In this sequel about lesser known red cultivars that could possibly make a contribution to the South African wine industry (Van Schalkwyk & Schmidt, 2016), we look at Chambourcin, Regent and Yama Sémillon.
Chambourcin, Regent and Yama Sémillon are three lesser known red cultivars which offer good vinification and disease resistance qualities, the latter being conducive to a reduction of spraying cost against fungal diseases. These cultivars are currently being used at Nietvoorbij as cultivation parents with a view to cultivating disease resistant wine grape hybrids.
Regent ripens fairly early, but not before Pinot Noir, as some overseas winemakers have claimed. The grapes achieved full ripeness mostly in the midseason. Although a fairly high degree of sunburn occurred during a heatwave in 2005, the other seasons saw hardly any sunburn damage. Regent has smallish, well-filled bunches and produces good yields. The berries have a thick skin with a dark red colour and reddish pulp. Although Regent wines had relatively low total acids and tended to be high in pH, the wines were well-balanced with a lovely dark purple-tinged colour and a prominent spice/berry aroma. Vegetative aromas such as green beans, cloves and also nutmeg were perceived on the palate. World-wide and in South Africa there is currently much interest in this cultivar, but there are breeding rights and it may only be grown under contract with the breeder or the institution where the cultivar was bred. Although Regent is mainly recommended for cool areas, a small planting has been established under contract in the Swartland to determine whether the cultivar will fare well in warm regions. These grapevines have yet to come into production.
Yama Sémillon was created at the Yamanashi University in Japan. It is a hybrid between Sémillon and the wild Japanese grape, Yama Bodou (Vitis coignetiae) (Yamakawa, Y. & Tanaka, H., 1991). The cultivar was specially cultivated for the Japanese climate with its high humidity.
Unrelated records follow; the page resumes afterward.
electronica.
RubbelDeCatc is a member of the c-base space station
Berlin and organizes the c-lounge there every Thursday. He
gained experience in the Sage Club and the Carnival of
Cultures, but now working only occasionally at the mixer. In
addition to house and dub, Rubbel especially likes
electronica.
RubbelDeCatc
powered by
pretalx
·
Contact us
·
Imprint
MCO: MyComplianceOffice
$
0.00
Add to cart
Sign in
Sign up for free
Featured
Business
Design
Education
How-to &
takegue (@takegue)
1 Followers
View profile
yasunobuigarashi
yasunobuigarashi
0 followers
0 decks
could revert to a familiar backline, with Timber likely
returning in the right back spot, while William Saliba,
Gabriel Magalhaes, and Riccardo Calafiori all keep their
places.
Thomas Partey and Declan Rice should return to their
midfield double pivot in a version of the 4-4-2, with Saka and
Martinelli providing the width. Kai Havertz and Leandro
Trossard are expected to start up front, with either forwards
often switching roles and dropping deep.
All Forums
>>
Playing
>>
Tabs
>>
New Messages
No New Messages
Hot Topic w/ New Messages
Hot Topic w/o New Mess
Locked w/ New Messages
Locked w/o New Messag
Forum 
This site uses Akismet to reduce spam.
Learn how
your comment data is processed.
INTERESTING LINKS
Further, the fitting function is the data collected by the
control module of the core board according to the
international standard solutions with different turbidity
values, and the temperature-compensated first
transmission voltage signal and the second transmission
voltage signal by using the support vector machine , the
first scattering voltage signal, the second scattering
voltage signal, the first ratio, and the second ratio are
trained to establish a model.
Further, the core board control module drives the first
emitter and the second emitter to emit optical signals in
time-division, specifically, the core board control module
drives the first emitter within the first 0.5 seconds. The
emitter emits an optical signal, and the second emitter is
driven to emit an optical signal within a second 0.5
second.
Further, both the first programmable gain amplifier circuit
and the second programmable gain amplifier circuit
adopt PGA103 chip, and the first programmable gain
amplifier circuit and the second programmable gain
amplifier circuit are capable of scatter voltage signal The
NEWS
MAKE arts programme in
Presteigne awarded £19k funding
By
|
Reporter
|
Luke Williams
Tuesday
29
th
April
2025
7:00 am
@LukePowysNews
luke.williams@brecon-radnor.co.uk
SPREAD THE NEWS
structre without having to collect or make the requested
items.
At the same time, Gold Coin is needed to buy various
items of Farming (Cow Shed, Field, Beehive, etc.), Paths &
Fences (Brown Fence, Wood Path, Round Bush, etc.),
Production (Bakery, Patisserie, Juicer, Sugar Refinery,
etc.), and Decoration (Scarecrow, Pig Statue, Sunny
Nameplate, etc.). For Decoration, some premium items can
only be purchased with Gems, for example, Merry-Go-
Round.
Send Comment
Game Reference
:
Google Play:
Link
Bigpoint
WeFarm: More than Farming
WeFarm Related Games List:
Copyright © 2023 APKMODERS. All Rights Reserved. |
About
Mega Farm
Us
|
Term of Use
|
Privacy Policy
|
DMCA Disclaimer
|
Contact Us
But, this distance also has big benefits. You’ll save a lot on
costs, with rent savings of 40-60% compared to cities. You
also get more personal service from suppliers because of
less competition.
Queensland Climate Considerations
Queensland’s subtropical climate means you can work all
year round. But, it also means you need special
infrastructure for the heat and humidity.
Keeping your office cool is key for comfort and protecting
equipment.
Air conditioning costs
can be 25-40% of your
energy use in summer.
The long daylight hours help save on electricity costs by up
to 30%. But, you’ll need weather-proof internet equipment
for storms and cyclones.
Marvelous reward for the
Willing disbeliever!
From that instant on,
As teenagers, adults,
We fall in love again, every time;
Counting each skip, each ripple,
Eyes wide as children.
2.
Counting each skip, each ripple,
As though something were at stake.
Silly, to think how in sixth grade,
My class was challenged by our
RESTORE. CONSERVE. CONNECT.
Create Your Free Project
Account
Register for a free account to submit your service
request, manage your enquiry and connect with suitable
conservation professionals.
Yama Sémillon is quite resistant to downy mildew, oidium, botrytis rot and berry burst. Its growth is vigorous and upright with huge leaves that are prone to damage by strong winds, which subsequently results in a fair amount of sunburn damage. A fair amount of coulure occurs at times. The bunches are loose, long and skittle shaped, with average weight and fairly small berries. Yama Sémillon is quite fertile and produces higher yields than most of the red cultivars in the Stellenbosch area. Yields of 7 to 9 kg per grapevine have been obtained in some seasons.
Yama Sémillon tends to have high titratable acid. In one particular season the must analysis during the harvest showed a sugar of 28°B and the wine had a total acid of 7.2 g/ℓ with a pH of 3.45. Although the skins are not very dark in colour and the analytical wine colour was not intense either, the tasting panel that evaluated the wines indicated that the colour was fairly intense. Yama Sémillon produces complex wines and has a prominent tree fruit/berry and spice character. Sometimes it has a distinct vegetative character (herbal, green beans, eucalyptus and asparagus). Yama Sémillon with its good resistance to diseases is eminently suitable for cultivation in cool, moist climatic regions.
Chambourcin, Regent and Yama Sémillon may make a lesser or greater contribution to current South African red wine cultivation. All three these cultivars have good disease resistant characteristics that should reduce spraying costs. Chambourcin is already being grown in certain areas and there are no breeding rights on the cultivar. Regent and Yama Sémillon should be planted on a semi-commercial basis in different climatic regions so that their potential can be properly evaluated. While there are no breeding rights on Yama Sémillon, they do apply to Regent, as mentioned earlier. Breeding rights on Regent only expire in 2024; it will therefore be necessary to negotiate with the nursery to establish bigger plantings under contract.
In Part 3 we look at a number of white cultivars that could possibly make a contribution to the expansion of the South African wine spectrum.
Galet, P., 1979. A practical ampelography: Grapevine identification. French and American hybrid direct producers. Cornell University Press, Ithaca, New York and London, 165 – 166.
South African Varietal List as maintained by the Registrar of Plant Improvement. Fruit crops, November 2014. Department of Agriculture, Forestry & Fisheries.
Winegrowers supplies – Vine varieties information. Regent. www.winegrowers.info.
Yamakawa, Y. & Tanaka, H., 1991. Characterization of hybrid new red-wine grape cultivar “Yama Sémillon” (Japanese Wild Grape x Sémillon). Journal of Institute Enology and Viticulture, Yamanashi University 26, 27 – 34.